▸ Your assignment: When you reach the line containing "Assemblage des composants" in the entries below, please begin setting down lines exactly, stop only after the last one, and add nothing else.

(Records from a dataset)
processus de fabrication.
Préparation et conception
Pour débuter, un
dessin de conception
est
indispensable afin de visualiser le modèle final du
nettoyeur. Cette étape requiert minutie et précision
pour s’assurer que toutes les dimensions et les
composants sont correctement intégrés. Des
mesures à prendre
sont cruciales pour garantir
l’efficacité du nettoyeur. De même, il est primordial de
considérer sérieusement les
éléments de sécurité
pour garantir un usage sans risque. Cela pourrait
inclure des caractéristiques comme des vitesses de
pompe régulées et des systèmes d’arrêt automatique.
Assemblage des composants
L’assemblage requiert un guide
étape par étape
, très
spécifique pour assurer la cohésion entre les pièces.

▸ Task answer:
Assemblage des composants
L’assemblage requiert un guide
étape par étape
, très
spécifique pour assurer la cohésion entre les pièces.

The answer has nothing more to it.